» Instructions for the task: What lines of the material hold the string "Pistachio"? Pull each of them out.

» Record excerpts:
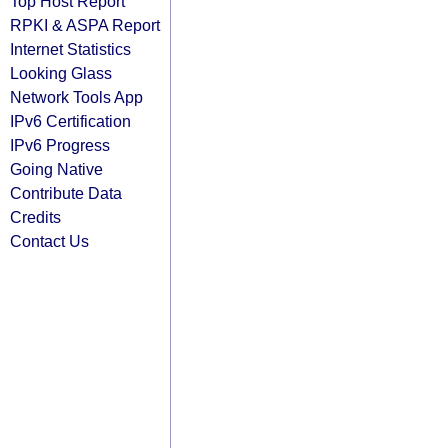
Top Host Report
RPKI & ASPA Report
Internet Statistics
Looking Glass
Network Tools App
IPv6 Certification
IPv6 Progress
Going Native
Contribute Data
Credits
Contact Us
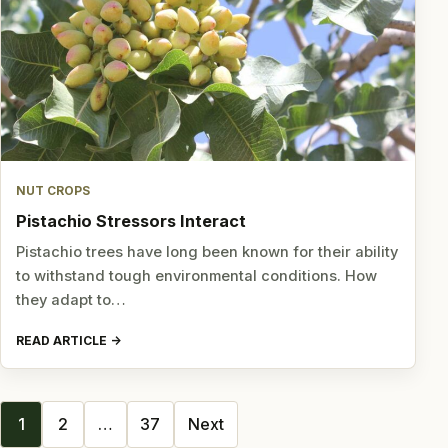
NUT CROPS
Pistachio Stressors Interact
Pistachio trees have long been known for their ability
to withstand tough environmental conditions. How
they adapt to…
READ ARTICLE
Posts
1
2
…
37
Next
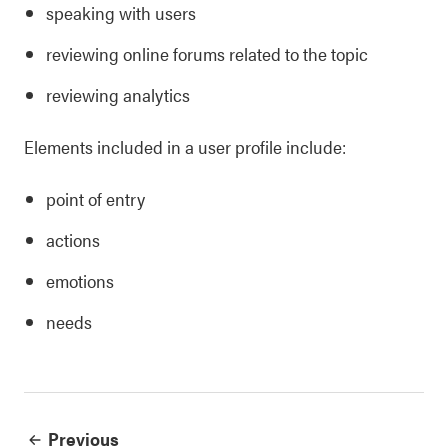
speaking with users
reviewing online forums related to the topic
reviewing analytics
Elements included in a user profile include:
point of entry
actions
emotions
needs
Previous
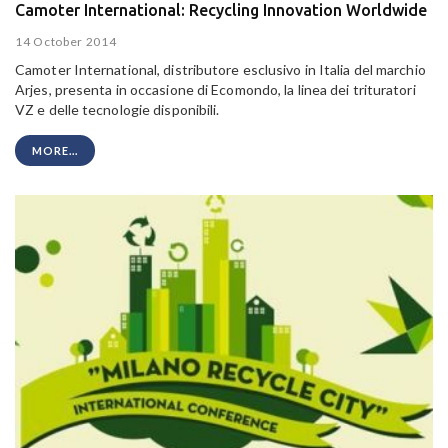
Camoter International: Recycling Innovation Worldwide
14 October 2014
Camoter International, distributore esclusivo in Italia del marchio
Arjes, presenta in occasione di Ecomondo, la linea dei trituratori
VZ e delle tecnologie disponibili.
MORE...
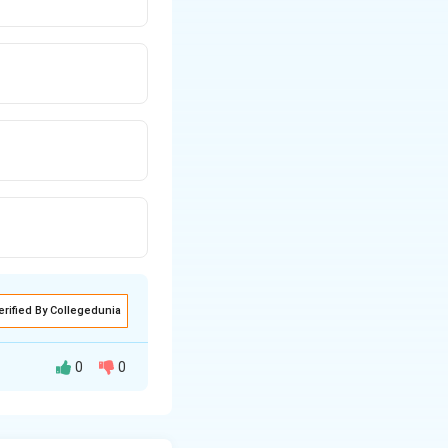
erified By Collegedunia
0
0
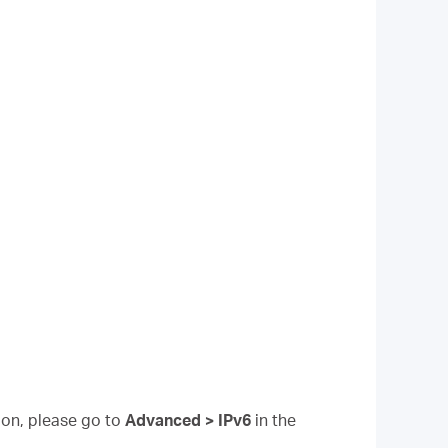
tion, please go to
Advanced > IPv6
in the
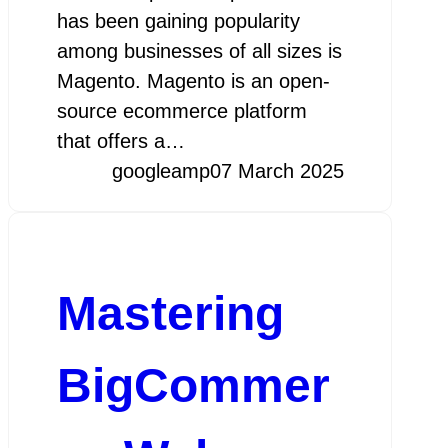
has been gaining popularity
among businesses of all sizes is
Magento. Magento is an open-
source ecommerce platform
that offers a…
googleamp
07 March 2025
Mastering
BigCommer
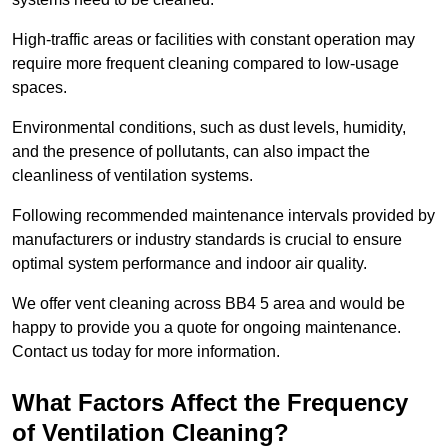
High-traffic areas or facilities with constant operation may
require more frequent cleaning compared to low-usage
spaces.
Environmental conditions, such as dust levels, humidity,
and the presence of pollutants, can also impact the
cleanliness of ventilation systems.
Following recommended maintenance intervals provided by
manufacturers or industry standards is crucial to ensure
optimal system performance and indoor air quality.
We offer vent cleaning across BB4 5 area and would be
happy to provide you a quote for ongoing maintenance.
Contact us today for more information.
What Factors Affect the Frequency
of Ventilation Cleaning?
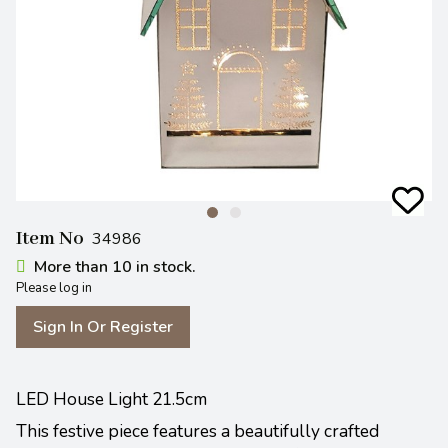
Item No
34986
More than 10 in stock.
Please log in
Sign In Or Register
LED House Light 21.5cm
This festive piece features a beautifully crafted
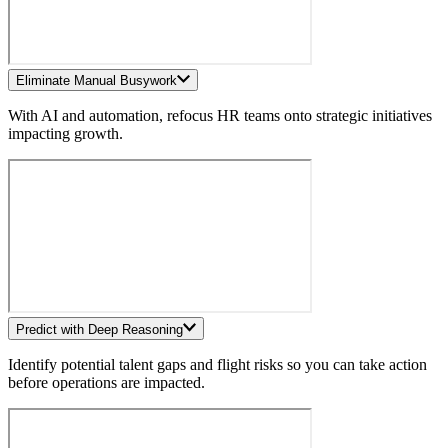
Eliminate Manual Busywork
With AI and automation, refocus HR teams onto strategic initiatives
impacting growth.
Predict with Deep Reasoning
Identify potential talent gaps and flight risks so you can take action
before operations are impacted.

» Answer to this problem:
Pistachio Stressors Interact
Pistachio trees have long been known for their ability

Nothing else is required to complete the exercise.